● Work required
Word for word, give the data again without its pictures.

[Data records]
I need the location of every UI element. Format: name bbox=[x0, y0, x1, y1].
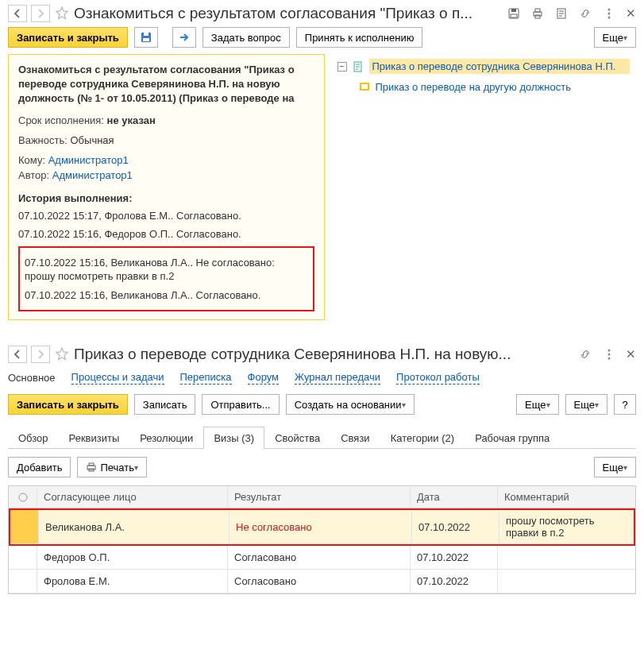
col-comment[interactable]: Комментарий bbox=[498, 486, 635, 508]
tab-resolutions[interactable]: Резолюции bbox=[129, 427, 203, 449]
cell-person: Федоров О.П. bbox=[37, 546, 228, 569]
print-button[interactable]: Печать bbox=[77, 457, 147, 477]
add-button[interactable]: Добавить bbox=[8, 457, 71, 477]
tab-overview[interactable]: Обзор bbox=[8, 427, 59, 449]
navtab-processes[interactable]: Процессы и задачи bbox=[71, 371, 164, 385]
cell-result: Не согласовано bbox=[229, 510, 412, 543]
more-button-2[interactable]: Еще bbox=[565, 394, 607, 415]
col-date[interactable]: Дата bbox=[411, 486, 498, 508]
navtab-main[interactable]: Основное bbox=[8, 372, 56, 384]
navtab-correspondence[interactable]: Переписка bbox=[180, 371, 232, 385]
cell-comment: прошу посмотреть правки в п.2 bbox=[499, 510, 634, 543]
tab-visas[interactable]: Визы (3) bbox=[203, 427, 264, 449]
author-value[interactable]: Администратор1 bbox=[52, 169, 133, 181]
close-button[interactable]: ✕ bbox=[626, 6, 636, 21]
grid-marker-header[interactable] bbox=[9, 486, 37, 508]
cell-person: Фролова Е.М. bbox=[37, 570, 228, 593]
window-title: Приказ о переводе сотрудника Северянинов… bbox=[74, 346, 511, 363]
help-button[interactable]: ? bbox=[614, 394, 636, 415]
to-label: Кому: bbox=[18, 154, 45, 166]
svg-rect-12 bbox=[143, 38, 149, 41]
tab-properties[interactable]: Свойства bbox=[264, 427, 330, 449]
cell-date: 07.10.2022 bbox=[412, 510, 499, 543]
save-floppy-icon[interactable] bbox=[507, 6, 521, 21]
grid-row[interactable]: Федоров О.П. Согласовано 07.10.2022 bbox=[9, 546, 635, 570]
history-header: История выполнения: bbox=[18, 192, 314, 204]
row-marker bbox=[10, 510, 39, 543]
forward-arrow-button[interactable] bbox=[172, 27, 196, 48]
svg-rect-20 bbox=[89, 463, 94, 466]
accept-execution-button[interactable]: Принять к исполнению bbox=[296, 27, 423, 48]
cell-date: 07.10.2022 bbox=[411, 546, 498, 569]
row-marker bbox=[9, 546, 37, 569]
task-card-title: Ознакомиться с результатом согласования … bbox=[18, 63, 314, 106]
col-result[interactable]: Результат bbox=[228, 486, 411, 508]
more-button[interactable]: Еще bbox=[516, 394, 558, 415]
kebab-menu-icon[interactable] bbox=[602, 6, 616, 21]
svg-rect-4 bbox=[535, 9, 540, 12]
navigation-tabs: Основное Процессы и задачи Переписка Фор… bbox=[8, 371, 636, 385]
print-icon[interactable] bbox=[530, 6, 545, 21]
navtab-journal[interactable]: Журнал передачи bbox=[295, 371, 380, 385]
svg-rect-1 bbox=[511, 9, 516, 12]
nav-forward-button[interactable] bbox=[31, 346, 50, 363]
save-and-close-button[interactable]: Записать и закрыть bbox=[8, 394, 128, 415]
favorite-star-icon[interactable] bbox=[55, 6, 69, 21]
to-value[interactable]: Администратор1 bbox=[48, 154, 129, 166]
tree-minus-icon[interactable]: − bbox=[337, 62, 347, 72]
grid-header: Согласующее лицо Результат Дата Коммента… bbox=[9, 486, 635, 508]
send-button[interactable]: Отправить... bbox=[202, 394, 279, 415]
nav-back-button[interactable] bbox=[8, 5, 27, 22]
cell-date: 07.10.2022 bbox=[411, 570, 498, 593]
navtab-protocol[interactable]: Протокол работы bbox=[396, 371, 480, 385]
author-label: Автор: bbox=[18, 169, 49, 181]
create-based-button[interactable]: Создать на основании bbox=[286, 394, 415, 415]
link-icon[interactable] bbox=[578, 347, 592, 361]
history-entry: 07.10.2022 15:16, Великанова Л.А.. Согла… bbox=[25, 288, 308, 303]
attachment-main[interactable]: Приказ о переводе сотрудника Северянинов… bbox=[369, 59, 631, 74]
kebab-menu-icon[interactable] bbox=[602, 347, 616, 361]
more-button[interactable]: Еще bbox=[594, 27, 636, 48]
save-button[interactable] bbox=[134, 27, 158, 48]
document-icon bbox=[352, 60, 364, 73]
close-button[interactable]: ✕ bbox=[626, 347, 636, 361]
nav-back-button[interactable] bbox=[8, 346, 27, 363]
print-label: Печать bbox=[100, 462, 134, 474]
row-marker bbox=[9, 570, 37, 593]
save-button[interactable]: Записать bbox=[134, 394, 196, 415]
svg-point-16 bbox=[608, 350, 611, 352]
report-icon[interactable] bbox=[554, 6, 569, 21]
deadline-value: не указан bbox=[107, 114, 156, 126]
window-title: Ознакомиться с результатом согласования … bbox=[74, 5, 472, 22]
more-button[interactable]: Еще bbox=[594, 457, 636, 477]
save-and-close-button[interactable]: Записать и закрыть bbox=[8, 27, 128, 48]
toolbar-lower: Записать и закрыть Записать Отправить...… bbox=[8, 394, 636, 415]
navtab-forum[interactable]: Форум bbox=[248, 371, 280, 385]
attachments-panel: − Приказ о переводе сотрудника Северянин… bbox=[331, 54, 637, 96]
history-entry: 07.10.2022 15:16, Великанова Л.А.. Не со… bbox=[25, 256, 308, 284]
cell-comment bbox=[498, 546, 635, 569]
tab-requisites[interactable]: Реквизиты bbox=[59, 427, 130, 449]
grid-row[interactable]: Фролова Е.М. Согласовано 07.10.2022 bbox=[9, 570, 635, 593]
link-icon[interactable] bbox=[578, 6, 592, 21]
document-tabs: Обзор Реквизиты Резолюции Визы (3) Свойс… bbox=[8, 426, 636, 449]
tab-links[interactable]: Связи bbox=[330, 427, 380, 449]
svg-rect-11 bbox=[144, 33, 148, 36]
tab-workgroup[interactable]: Рабочая группа bbox=[465, 427, 560, 449]
grid-row[interactable]: Великанова Л.А. Не согласовано 07.10.202… bbox=[10, 510, 634, 544]
svg-rect-2 bbox=[511, 14, 517, 17]
svg-point-8 bbox=[608, 13, 611, 15]
cell-result: Согласовано bbox=[228, 570, 411, 593]
attachment-sub[interactable]: Приказ о переводе на другую должность bbox=[376, 81, 571, 93]
favorite-star-icon[interactable] bbox=[55, 347, 69, 361]
ask-question-button[interactable]: Задать вопрос bbox=[202, 27, 290, 48]
grid-highlight-box: Великанова Л.А. Не согласовано 07.10.202… bbox=[9, 508, 635, 546]
col-person[interactable]: Согласующее лицо bbox=[37, 486, 228, 508]
svg-point-9 bbox=[608, 17, 611, 19]
tab-categories[interactable]: Категории (2) bbox=[380, 427, 465, 449]
history-highlight-box: 07.10.2022 15:16, Великанова Л.А.. Не со… bbox=[18, 246, 314, 312]
cell-comment bbox=[498, 570, 635, 593]
deadline-label: Срок исполнения: bbox=[18, 114, 104, 126]
nav-forward-button[interactable] bbox=[31, 5, 50, 22]
cell-result: Согласовано bbox=[228, 546, 411, 569]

● Expected output
I need the location of every UI element. Format: name bbox=[x0, y0, x1, y1].
col-comment[interactable]: Комментарий bbox=[498, 486, 635, 508]
tab-resolutions[interactable]: Резолюции bbox=[129, 427, 203, 449]
cell-person: Федоров О.П. bbox=[37, 546, 228, 569]
print-button[interactable]: Печать bbox=[77, 457, 147, 477]
add-button[interactable]: Добавить bbox=[8, 457, 71, 477]
tab-overview[interactable]: Обзор bbox=[8, 427, 59, 449]
navtab-processes[interactable]: Процессы и задачи bbox=[71, 371, 164, 385]
cell-result: Не согласовано bbox=[229, 510, 412, 543]
more-button-2[interactable]: Еще bbox=[565, 394, 607, 415]
col-date[interactable]: Дата bbox=[411, 486, 498, 508]
navtab-main[interactable]: Основное bbox=[8, 372, 56, 384]
navtab-correspondence[interactable]: Переписка bbox=[180, 371, 232, 385]
cell-comment: прошу посмотреть правки в п.2 bbox=[499, 510, 634, 543]
tab-visas[interactable]: Визы (3) bbox=[203, 427, 264, 449]
author-value[interactable]: Администратор1 bbox=[52, 169, 133, 181]
close-button[interactable]: ✕ bbox=[626, 6, 636, 21]
grid-marker-header[interactable] bbox=[9, 486, 37, 508]
cell-person: Фролова Е.М. bbox=[37, 570, 228, 593]
window-title: Приказ о переводе сотрудника Северянинов… bbox=[74, 346, 511, 363]
help-button[interactable]: ? bbox=[614, 394, 636, 415]
to-label: Кому: bbox=[18, 154, 45, 166]
svg-rect-12 bbox=[143, 38, 149, 41]
tab-properties[interactable]: Свойства bbox=[264, 427, 330, 449]
cell-date: 07.10.2022 bbox=[412, 510, 499, 543]
save-floppy-icon[interactable] bbox=[507, 6, 521, 21]
grid-row[interactable]: Федоров О.П. Согласовано 07.10.2022 bbox=[9, 546, 635, 570]
history-header: История выполнения: bbox=[18, 192, 314, 204]
row-marker bbox=[10, 510, 39, 543]
forward-arrow-button[interactable] bbox=[172, 27, 196, 48]
svg-rect-20 bbox=[89, 463, 94, 466]
accept-execution-button[interactable]: Принять к исполнению bbox=[296, 27, 423, 48]
cell-date: 07.10.2022 bbox=[411, 546, 498, 569]
row-marker bbox=[9, 546, 37, 569]
task-card-title: Ознакомиться с результатом согласования … bbox=[18, 63, 314, 106]
col-result[interactable]: Результат bbox=[228, 486, 411, 508]
more-button[interactable]: Еще bbox=[516, 394, 558, 415]
kebab-menu-icon[interactable] bbox=[602, 6, 616, 21]
svg-rect-4 bbox=[535, 9, 540, 12]
navigation-tabs: Основное Процессы и задачи Переписка Фор… bbox=[8, 371, 636, 385]
print-icon[interactable] bbox=[530, 6, 545, 21]
navtab-journal[interactable]: Журнал передачи bbox=[295, 371, 380, 385]
svg-rect-1 bbox=[511, 9, 516, 12]
nav-forward-button[interactable] bbox=[31, 346, 50, 363]
save-and-close-button[interactable]: Записать и закрыть bbox=[8, 394, 128, 415]
favorite-star-icon[interactable] bbox=[55, 6, 69, 21]
to-value[interactable]: Администратор1 bbox=[48, 154, 129, 166]
tree-minus-icon[interactable]: − bbox=[337, 62, 347, 72]
grid-header: Согласующее лицо Результат Дата Коммента… bbox=[9, 486, 635, 508]
send-button[interactable]: Отправить... bbox=[202, 394, 279, 415]
nav-back-button[interactable] bbox=[8, 5, 27, 22]
cell-date: 07.10.2022 bbox=[411, 570, 498, 593]
navtab-protocol[interactable]: Протокол работы bbox=[396, 371, 480, 385]
author-label: Автор: bbox=[18, 169, 49, 181]
create-based-button[interactable]: Создать на основании bbox=[286, 394, 415, 415]
link-icon[interactable] bbox=[578, 347, 592, 361]
history-entry: 07.10.2022 15:16, Великанова Л.А.. Согла… bbox=[25, 288, 308, 303]
attachment-main[interactable]: Приказ о переводе сотрудника Северянинов… bbox=[369, 59, 631, 74]
kebab-menu-icon[interactable] bbox=[602, 347, 616, 361]
more-button[interactable]: Еще bbox=[594, 27, 636, 48]
save-button[interactable] bbox=[134, 27, 158, 48]
document-icon bbox=[352, 60, 364, 73]
close-button[interactable]: ✕ bbox=[626, 347, 636, 361]
nav-back-button[interactable] bbox=[8, 346, 27, 363]
print-label: Печать bbox=[100, 462, 134, 474]
row-marker bbox=[9, 570, 37, 593]
save-button[interactable]: Записать bbox=[134, 394, 196, 415]
svg-point-16 bbox=[608, 350, 611, 352]
report-icon[interactable] bbox=[554, 6, 569, 21]
deadline-value: не указан bbox=[107, 114, 156, 126]
window-title: Ознакомиться с результатом согласования … bbox=[74, 5, 472, 22]
more-button[interactable]: Еще bbox=[594, 457, 636, 477]
save-and-close-button[interactable]: Записать и закрыть bbox=[8, 27, 128, 48]
toolbar-lower: Записать и закрыть Записать Отправить...… bbox=[8, 394, 636, 415]
navtab-forum[interactable]: Форум bbox=[248, 371, 280, 385]
attachments-panel: − Приказ о переводе сотрудника Северянин… bbox=[331, 54, 637, 96]
history-entry: 07.10.2022 15:16, Великанова Л.А.. Не со… bbox=[25, 256, 308, 284]
cell-comment bbox=[498, 546, 635, 569]
tab-requisites[interactable]: Реквизиты bbox=[59, 427, 130, 449]
grid-row[interactable]: Фролова Е.М. Согласовано 07.10.2022 bbox=[9, 570, 635, 593]
link-icon[interactable] bbox=[578, 6, 592, 21]
document-tabs: Обзор Реквизиты Резолюции Визы (3) Свойс… bbox=[8, 426, 636, 449]
tab-links[interactable]: Связи bbox=[330, 427, 380, 449]
svg-rect-11 bbox=[144, 33, 148, 36]
tab-workgroup[interactable]: Рабочая группа bbox=[465, 427, 560, 449]
grid-row[interactable]: Великанова Л.А. Не согласовано 07.10.202… bbox=[10, 510, 634, 544]
svg-rect-2 bbox=[511, 14, 517, 17]
svg-point-8 bbox=[608, 13, 611, 15]
cell-result: Согласовано bbox=[228, 570, 411, 593]
attachment-sub[interactable]: Приказ о переводе на другую должность bbox=[376, 81, 571, 93]
favorite-star-icon[interactable] bbox=[55, 347, 69, 361]
ask-question-button[interactable]: Задать вопрос bbox=[202, 27, 290, 48]
grid-highlight-box: Великанова Л.А. Не согласовано 07.10.202… bbox=[9, 508, 635, 546]
col-person[interactable]: Согласующее лицо bbox=[37, 486, 228, 508]
svg-point-9 bbox=[608, 17, 611, 19]
tab-categories[interactable]: Категории (2) bbox=[380, 427, 465, 449]
history-highlight-box: 07.10.2022 15:16, Великанова Л.А.. Не со… bbox=[18, 246, 314, 312]
cell-comment bbox=[498, 570, 635, 593]
deadline-label: Срок исполнения: bbox=[18, 114, 104, 126]
nav-forward-button[interactable] bbox=[31, 5, 50, 22]
cell-result: Согласовано bbox=[228, 546, 411, 569]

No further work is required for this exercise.